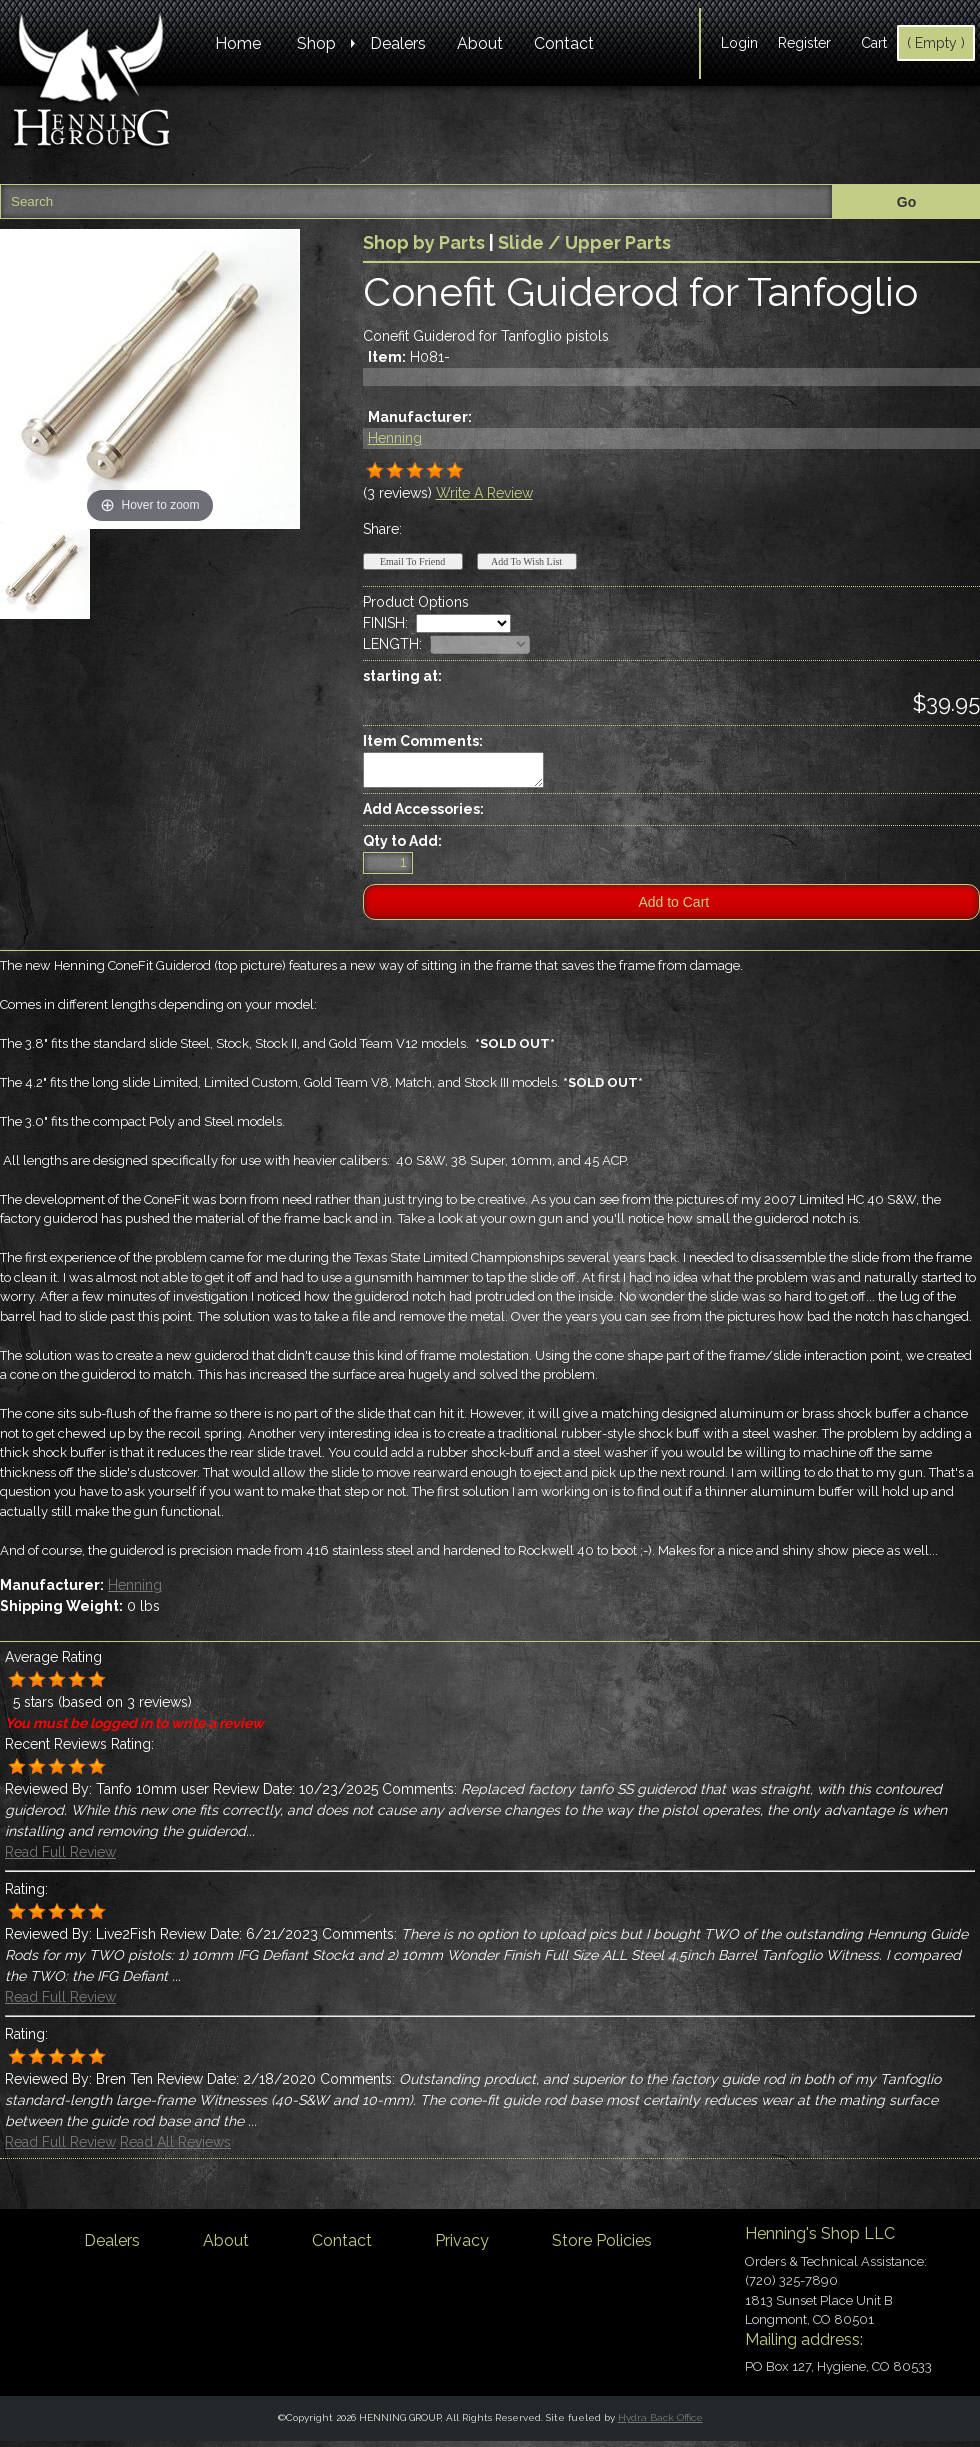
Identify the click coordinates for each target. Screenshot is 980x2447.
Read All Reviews (175, 2148)
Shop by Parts (424, 242)
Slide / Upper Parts (584, 242)
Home (238, 43)
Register (804, 43)
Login (739, 43)
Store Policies (602, 2246)
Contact (564, 43)
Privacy (462, 2246)
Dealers (398, 43)
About (480, 43)
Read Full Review (60, 1858)
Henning (395, 438)
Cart (874, 43)
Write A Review (484, 493)
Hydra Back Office (660, 2423)
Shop (316, 43)
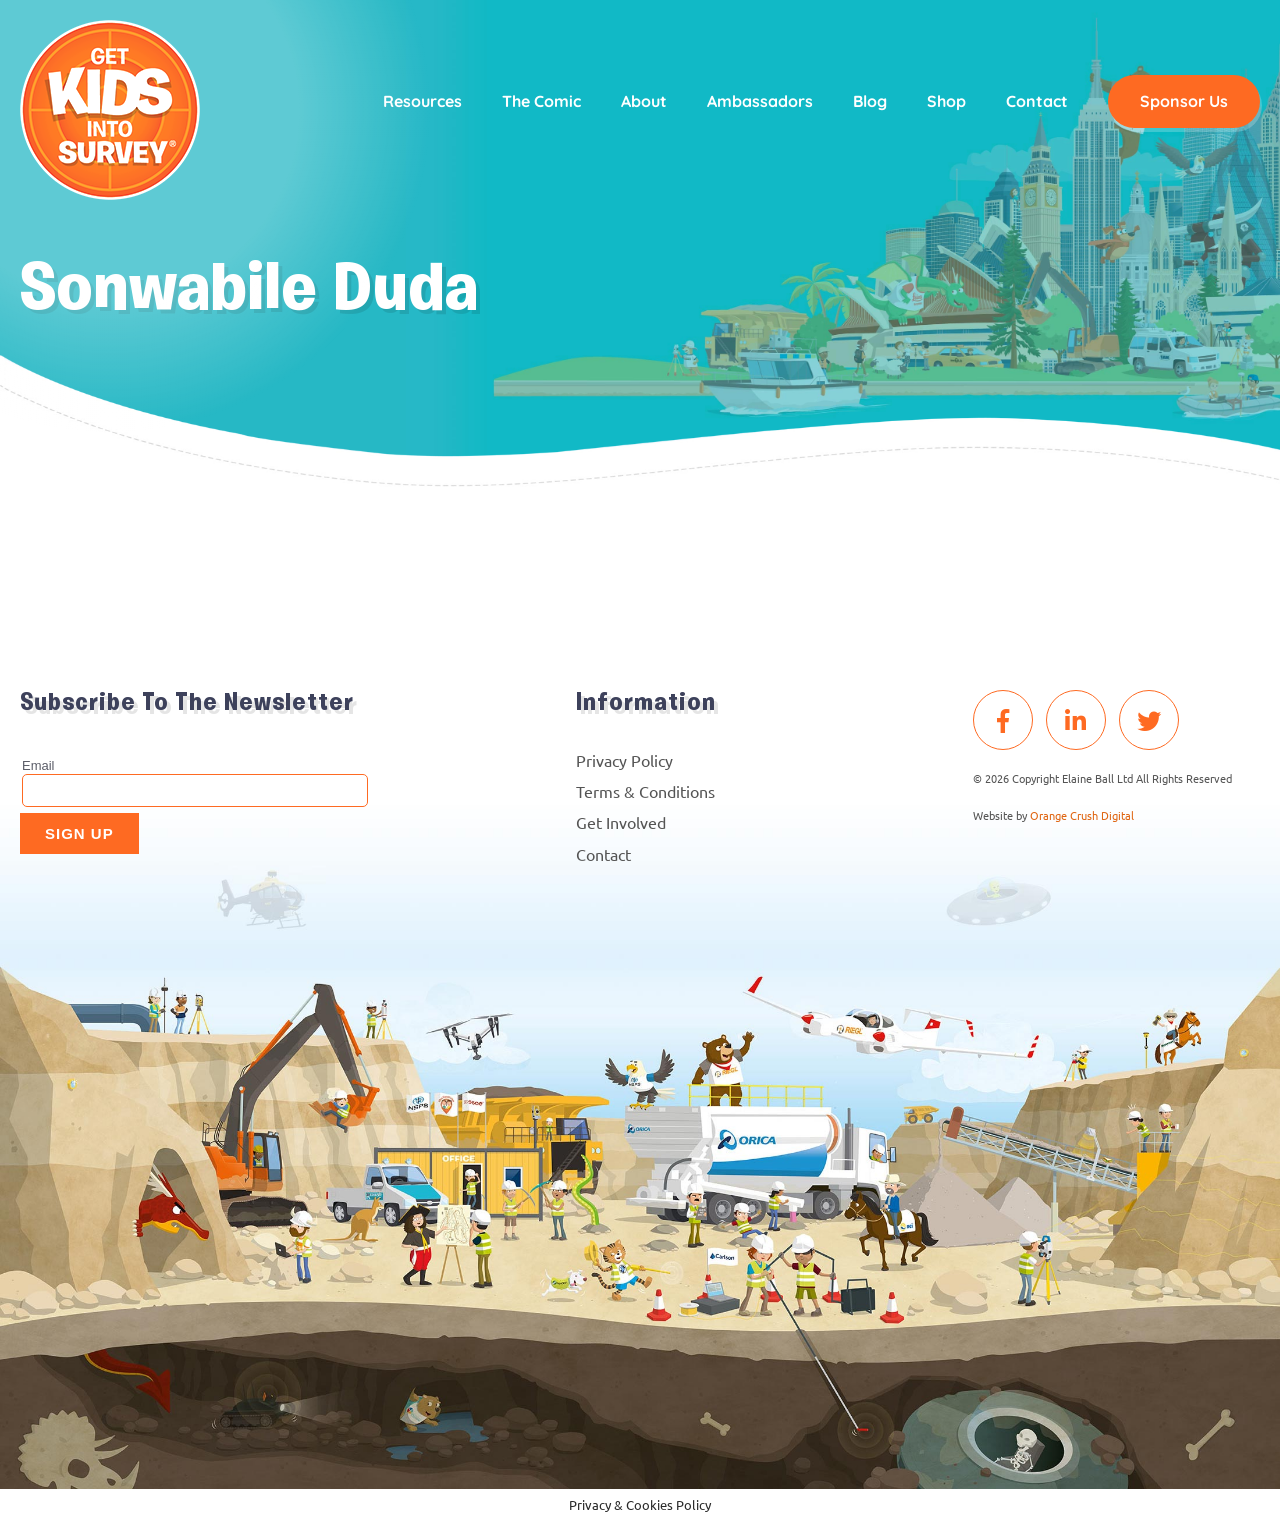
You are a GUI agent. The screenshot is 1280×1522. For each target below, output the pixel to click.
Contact (1033, 102)
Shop (942, 102)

☆ ☆ ☆

» What the task requires: Exact copy, pictures excluded: print only the lines from the line containing "Register (804, 43)" through the end of the records.

» Task answer:
Register (804, 43)
Login (739, 43)
Store Policies (602, 2246)
Contact (564, 43)
Privacy (462, 2246)
Dealers (398, 43)
About (480, 43)
Read Full Review (60, 1858)
Henning (395, 438)
Cart (874, 43)
Write A Review (484, 493)
Hydra Back Office (660, 2423)
Shop (316, 43)
You are a GUI agent. The screenshot is 1280×1522. For each target below, output the pixel to click.
Contact (1033, 102)
Shop (942, 102)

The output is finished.